(Transcribed page contents)
[Start of section]

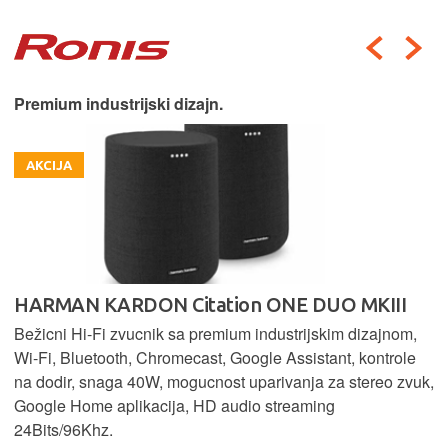
Premium industrijski dizajn.
AKCIJA
HARMAN KARDON Citation ONE DUO MKIII
Bežicni Hi-Fi zvucnik sa premium industrijskim dizajnom,
Wi-Fi, Bluetooth, Chromecast, Google Assistant, kontrole
na dodir, snaga 40W, mogucnost uparivanja za stereo zvuk,
Google Home aplikacija, HD audio streaming
24Bits/96Khz.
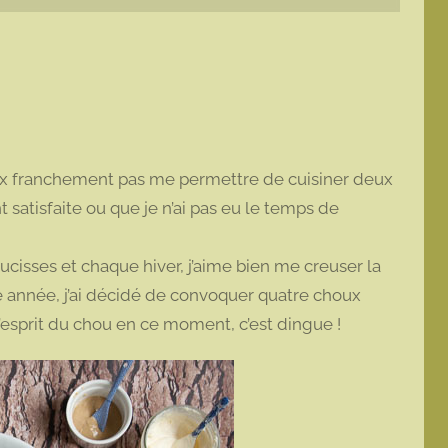
peux franchement pas me permettre de cuisiner deux
satisfaite ou que je n’ai pas eu le temps de
isses et chaque hiver, j’aime bien me creuser la
te année, j’ai décidé de convoquer quatre choux
l’esprit du chou en ce moment, c’est dingue !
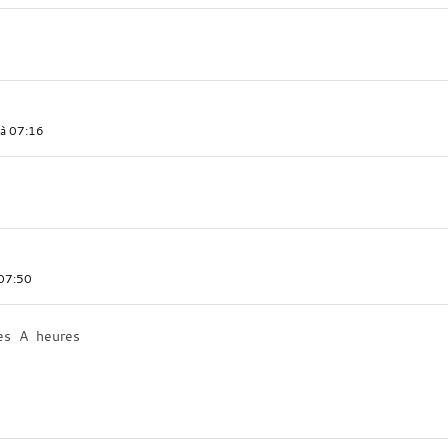
 à 07:16
 07:50
s A heures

[End of section]

** TASK BRIEF **
Pictures stay out of the copy; please restate every record above exactly.

** TASK ANSWER **
Premium industrijski dizajn.
AKCIJA
HARMAN KARDON Citation ONE DUO MKIII
Bežicni Hi-Fi zvucnik sa premium industrijskim dizajnom,
Wi-Fi, Bluetooth, Chromecast, Google Assistant, kontrole
na dodir, snaga 40W, mogucnost uparivanja za stereo zvuk,
Google Home aplikacija, HD audio streaming
24Bits/96Khz.
peux franchement pas me permettre de cuisiner deux
satisfaite ou que je n’ai pas eu le temps de
isses et chaque hiver, j’aime bien me creuser la
te année, j’ai décidé de convoquer quatre choux
l’esprit du chou en ce moment, c’est dingue !
 à 07:16
 07:50
s A heures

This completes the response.